Korrelation zwischen berechneten Aktivierungsenergien von Diels-Alder-Reaktionen aromatischer Diene und Maleinsäureanhydrid mit Deformationsenergien (links) und Reaktionsenergien (rechts).
Die letztgenannte ist ein Beispiel für eine empirische Korrelation, die auf Dimroth zurückgeht, von Evans, Polanyi, Hammond, Jencks und anderen15 erklärt werden konnte und durch die Marcus-Theorie theoretisch gestützt wird.24
Es gibt einige Fälle, in denen die Aktivierungsenergie sowohl mit den Reaktionsenergien (d. h. für Evans-Polanyi-Situationen) als auch mit den Deformationsenergien korreliert. Diese Konstellation tritt auf, wenn die Deformationsenergie des Übergangszustands, oder die Aktivierungsspannung, ein konstanter Bestandteil der Deformation in den Produkten ist. Das ist nicht immer der Fall. In jüngsten Anwendungen des Distortion/Interaction-Modells zeigt sich eine exzellente Korrelation zwischen der Deformationsenergie des ÜZ und der Aktivierungsenergie, jedoch korrelieren die Reaktionsenergien nicht mit den Aktivierungsenergien.25 In Zusammenarbeit mit der experimentell arbeitenden Gruppe um Danishefsky hat unsere Gruppe (Paton et al.25a) Diels-Alder-Reaktionen zwischen Cyclopentadien und Cycloalkenonen, wie Cyclohexenon und Cyclopropenon, sowie dem acyclischen Pent-3-en-2-on untersucht. Die Übergangszustände dieser Reaktionen sind in Abbildung 5 dargestellt.

Übergangszustände von Diels-Alder-Reaktionen von Cyclopentadien mit Enonen, berechnet auf dem M06-2X-6-31G(d)-Niveau. Energien in kcal mol−1.25a.
Wir haben ebenfalls eine Reihe von Reaktionen der entsprechenden Cycloalkene mit verschiedenen Dienen untersucht.25b Abbildung 6 zeigt die Aktivierungsenergien der Cycloadditionen von Cycloalkenen und Cycloalkenonen mit Cyclopentadien, aufgetragen gegen ihre Deformationsenergien.
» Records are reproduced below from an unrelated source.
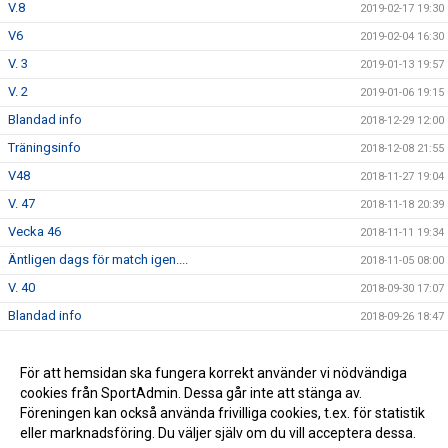
V.8
2019-02-17 19:30
V6
2019-02-04 16:30
V. 3
2019-01-13 19:57
V. 2
2019-01-06 19:15
Blandad info
2018-12-29 12:00
Träningsinfo
2018-12-08 21:55
V48
2018-11-27 19:04
V. 47
2018-11-18 20:39
Vecka 46
2018-11-11 19:34
Äntligen dags för match igen....
2018-11-05 08:00
V. 40
2018-09-30 17:07
Blandad info
2018-09-26 18:47
Söndag 16/9 match Värnamo
2018-09-10 21:16
Säsongsstart!
För att hemsidan ska fungera korrekt använder vi nödvändiga
2018-08-07 20:28
cookies från SportAdmin. Dessa går inte att stänga av.
F möte
2018-04-19 21:58
Föreningen kan också använda frivilliga cookies, t.ex. för statistik
eller marknadsföring. Du väljer själv om du vill acceptera dessa.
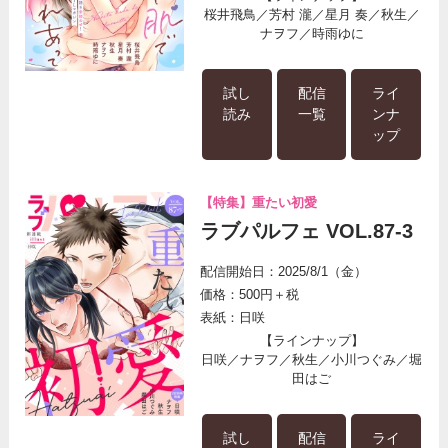
桜井飛鳥／芳村 瀧／星月 奏／秋生／
ナヲフ／時雨ゆに
試し
配信
ライ
読み
一覧
ンナ
ップ
【特集】重たい初愛
ラブパルフェ VOL.87-3
配信開始日：2025/8/1（金）
価格：500円＋税
表紙：日咲
【ラインナップ】
日咲／ナヲフ／秋生／小川つぐみ／堀
田はご
試し
配信
ライ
Korrelation zwischen Aktivierungsenergien und Deformationsenergien für Diels-Alder-Reaktionen von Cyclopentadien mit Cycloalkenen (rot) und Cycloalkenonen (blau), einschließlich exo- (kleine Symbols) und endo-Reaktivität (große Symbole).
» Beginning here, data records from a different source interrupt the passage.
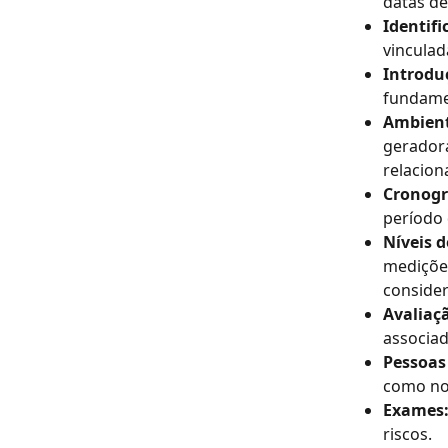
datas de
Identifi
vinculad
Introdu
fundame
Ambient
geradora
relacion
Cronogr
período 
Níveis d
medições
conside
Avaliaç
associad
Pessoas
como nom
Exames:
riscos.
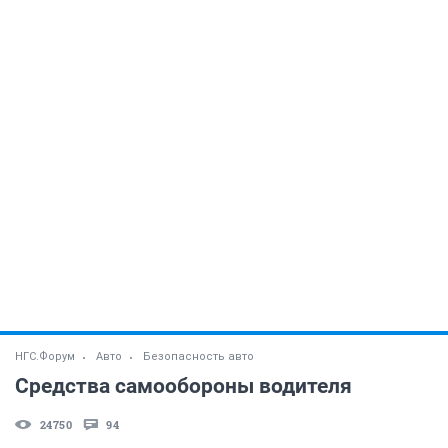
НГС.Форум
Авто
Безопасность авто
Средства самообороны водителя
24750
94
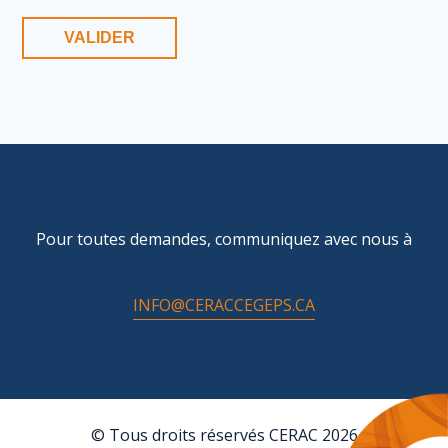
Pour toutes demandes, communiquez avec nous à
INFO@CERACCEGEPS.CA
© Tous droits réservés CERAC 2026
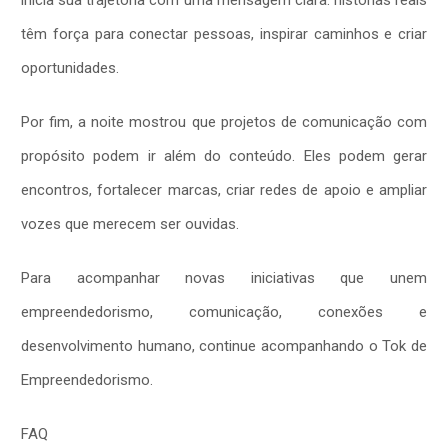
têm força para conectar pessoas, inspirar caminhos e criar
oportunidades.
Por fim, a noite mostrou que projetos de comunicação com
propósito podem ir além do conteúdo. Eles podem gerar
encontros, fortalecer marcas, criar redes de apoio e ampliar
vozes que merecem ser ouvidas.
Para acompanhar novas iniciativas que unem
empreendedorismo, comunicação, conexões e
desenvolvimento humano, continue acompanhando o Tok de
Empreendedorismo.
FAQ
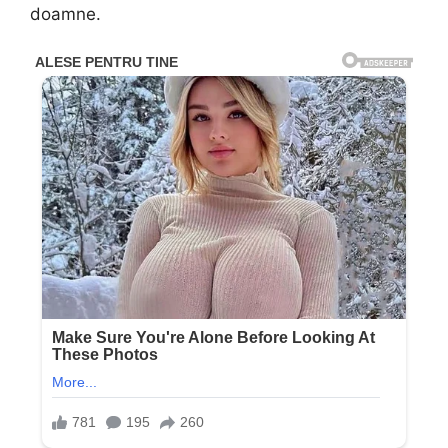
doamne.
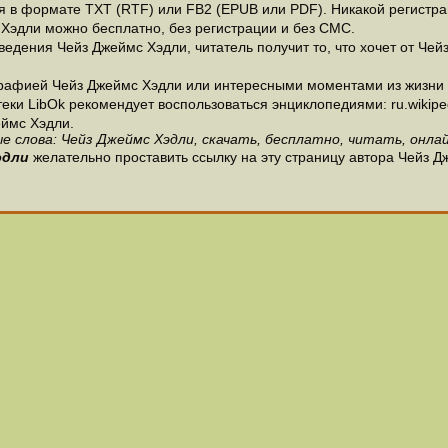
 в формате ТХТ (RTF) или FB2 (EPUB или PDF). Никакой регистраци
 Хэдли можно бесплатно, без регистрации и без СМС.
едения Чейз Джеймс Хэдли, читатель получит то, что хочет от Чей
рафией Чейз Джеймс Хэдли или интересными моментами из жизни и
и LibOk рекомендует воспользоваться энциклопедиями: ru.wikipedia
ймс Хэдли.
е слова: Чейз Джеймс Хэдли, скачать, бесплатно, читать, онлай
эдли
желательно проставить ссылку на эту страницу автора Чейз Д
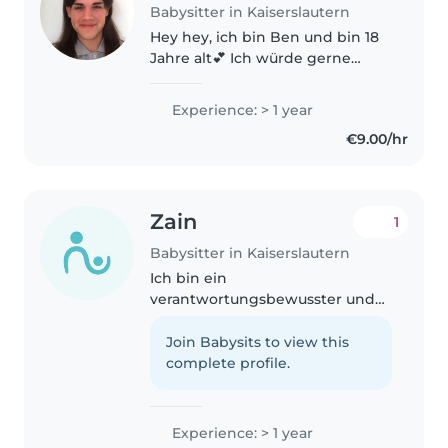
Babysitter in Kaiserslautern
Hey hey, ich bin Ben und bin 18
Jahre alt💕 Ich würde gerne
babysitten weil ich es mag
Kindern im Alltag zu helfen sei's
Experience: > 1 year
mit Hausaufgaben, oder einfach
€9.00/hr
nur spielen und kreativ sein..
Zain
1
Babysitter in Kaiserslautern
Ich bin ein
verantwortungsbewusster und
freundlicher Babysitter mit
Erfahrung in der Betreuung von
Join Babysits to view this
Kindern verschiedenen Alters,
complete profile.
von Kleinkindern bis zu
Teenagern. Ich bin
mehrsprachig..
Experience: > 1 year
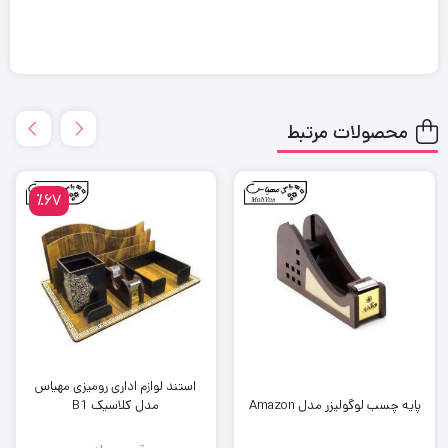
محصولات مرتبط
٪67
استند لوازم اداری رومیزی مهیاس
مدل کلاسیک B1
پایه چسب لوگولیزر مدل Amazon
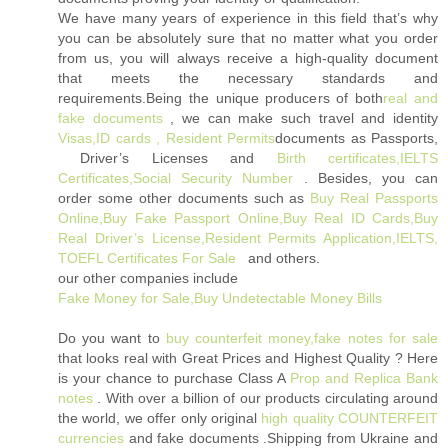
We have many years of experience in this field that’s why
you can be absolutely sure that no matter what you order
from us, you will always receive a high-quality document
that meets the necessary standards and
requirements.Being the unique producers of both
real and
fake documents
, we can make such travel and identity
Visas,ID cards , Resident Permits
documents as Passports,
Driver’s Licenses and
Birth certificates,IELTS
Certificates,Social Security Number
. Besides, you can
order some other documents such as
Buy Real Passports
Online,Buy Fake Passport Online,Buy Real ID Cards,Buy
Real Driver’s License,Resident Permits Application,IELTS,
TOEFL Certificates For Sale
and others.
our other companies include
Fake Money for Sale,Buy Undetectable Money Bills
Do you want to
buy counterfeit money,fake notes for sale
that looks real with Great Prices and Highest Quality ? Here
is your chance to purchase Class A
Prop and Replica Bank
notes
‎ . With over a billion of our products circulating around
the world, we offer only original
high quality COUNTERFEIT
currencies
and fake documents .Shipping from Ukraine and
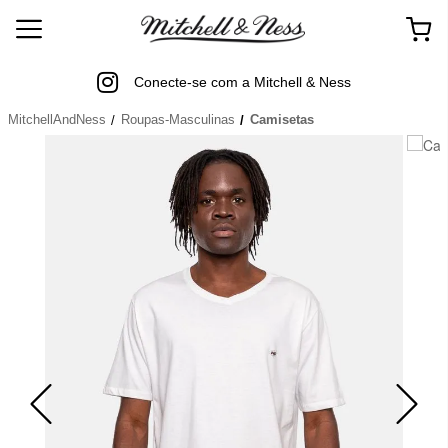
Conecte-se com a Mitchell & Ness
MitchellAndNess
Roupas-Masculinas
Camisetas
Diese Korrelation ist ein Ergebnis der Spannung in den kleinen Ringen, aber resultiert maßgeblich nicht aus der größeren Exothermie dieser Reaktionen. Die Deformationsenergien der Übergangszustände korreliert sehr eng mit den Aktivierungsenergien,25 und aktuelle Untersuchungen aus unserer Gruppe legen nahe, dass diese Korrelation ein Ergebnis der unterschiedlichen Wechselwirkungsenergien ist, die eine erhebliche Verschiebung des Übergangzustandes bewirkt und in der Folge auch die Deformationsenergien des ÜZ verändert, ganz ähnlich, wie es bereits für SN2-Reaktionen diskutiert wurde (siehe Abbildung 2).14 Levandowski und Houk haben diese Studie auf substituierte Cyclopropene ausgedehnt.26
Andere Anwendungen des Distortion/Interaction-Modells finden sich in der Analyse der Cycloadditionen von Aziden an Norbornen27 und in einer interessanten Carbonyl-Olefin-Metathese, die von Lambert und Kollegen28 entdeckt wurde. Diese Beispiele zeigen, wie breit das Konzept auf Cycloadditionen angewendet werden kann.
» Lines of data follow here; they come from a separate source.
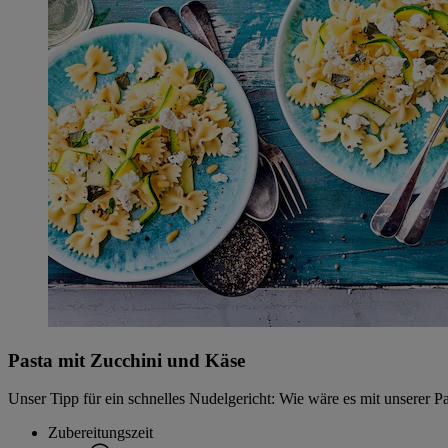
Pasta mit Zucchini und Käse
Unser Tipp für ein schnelles Nudelgericht: Wie wäre es mit unserer P
Zubereitungszeit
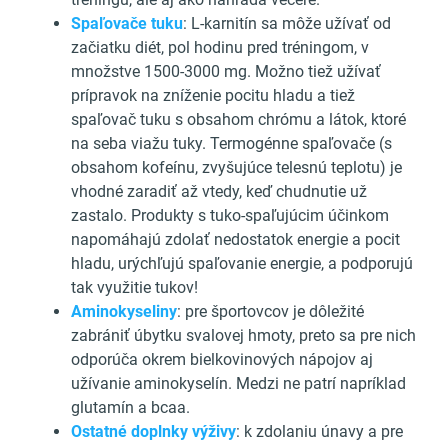
Spaľovače tuku
: L-karnitín sa môže užívať od
začiatku diét, pol hodinu pred tréningom, v
množstve 1500-3000 mg. Možno tiež užívať
prípravok na zníženie pocitu hladu a tiež
spaľovač tuku s obsahom chrómu a látok, ktoré
na seba viažu tuky. Termogénne spaľovače (s
obsahom kofeínu, zvyšujúce telesnú teplotu) je
vhodné zaradiť až vtedy, keď chudnutie už
zastalo. Produkty s tuko-spaľujúcim účinkom
napomáhajú zdolať nedostatok energie a pocit
hladu, urýchľujú spaľovanie energie, a podporujú
tak využitie tukov!
Aminokyseliny
: pre športovcov je dôležité
zabrániť úbytku svalovej hmoty, preto sa pre nich
odporúča okrem bielkovinových nápojov aj
užívanie aminokyselín. Medzi ne patrí napríklad
glutamín a bcaa.
Ostatné doplnky výživy
: k zdolaniu únavy a pre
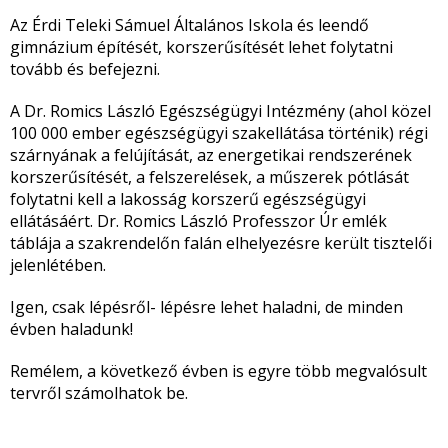
Az Érdi Teleki Sámuel Általános Iskola és leendő
gimnázium építését, korszerűsítését lehet folytatni
tovább és befejezni.
A Dr. Romics László Egészségügyi Intézmény (ahol közel
100 000 ember egészségügyi szakellátása történik) régi
szárnyának a felújítását, az energetikai rendszerének
korszerűsítését, a felszerelések, a műszerek pótlását
folytatni kell a lakosság korszerű egészségügyi
ellátásáért. Dr. Romics László Professzor Úr emlék
táblája a szakrendelőn falán elhelyezésre került tisztelői
jelenlétében.
Igen, csak lépésről- lépésre lehet haladni, de minden
évben haladunk!
Remélem, a következő évben is egyre több megvalósult
tervről számolhatok be.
Auf den Gebiet der Cycloadditionen an Fullerenen haben unsere beiden Gruppen zeigen können, wie gekrümmte Arene die Reaktivität im Gegensatz zu planaren polybenzoiden Arenen verstärken können.29 Gemeinsam mit den Gruppen um Fernandez und Solà haben wir die Reaktivität von Fullerenen in verschiedenen Reaktionsmechanismen unter Zuhilfenahme des Activation-Strain-Modells untersucht.29a So konnten wir den Ursprung der experimentell gefundenen Regioselektivität von [6,6]- über [5,6]-Bindungen in Diels-Alder-Cycloadditionen von C60 mit beispielsweise Cyclopentadien erklären. Diese kann auf die größere stabilisierende Wechselwirkung für den [6,6]-Reaktionspfad entlang der gesamten Reaktionskoordinate zurückgeführt werden und ist eine direkte Konsequenz des dreifach entarteten LUMO in C60, das den passenden π*C-C-Charakter für [6,6] aufweist, aber nicht für die [5,6]-Bindung. Wir haben die Diels-Alder-Reaktion von Butadien und drei 1,3-dipolaren Cycloadditionen an Polyacenen, Kohlenstoffnanoröhren und Fullerenen untersucht.29g Die Aktivierungsenergien wurden mit den Deformationsenergien für planare, gekrümmte und sphärische benzoide Kohlenwasserstoffe korreliert.
4.4. Dehydro-Diels-Alder-Reaktionen
In letzter Zeit gibt es, aufgrund der jüngster Studie von Hoye et al. zu Anwendungen in der Synthese, wieder ein gesteigertes Interesse an “Dehydro”-Cycloadditionen.30 Diese Reaktionstyp wurde ursprünglich theoretisch vorhergesagt und experimentell von Johnson und Mitarbeitern31 bestätigt. Neue Studien, die die Reaktion mithilfe der Dichtefunktionaltheorie untersuchen, stammen von Hoye und von der Gruppe um Houk.32 Unsere eigenen Ergebnisse zeigen für diese Reaktionen eine Korrelation zwischen dem Grad der Sättigung der Reaktanten, der Deformationsenergie und den Aktivierungsenergien. In der Abbildung 7 sind die untersuchten Reaktionen mit den Übergangszuständen für die entsprechenden konzertierten und schrittweisen Pfade dargestellt.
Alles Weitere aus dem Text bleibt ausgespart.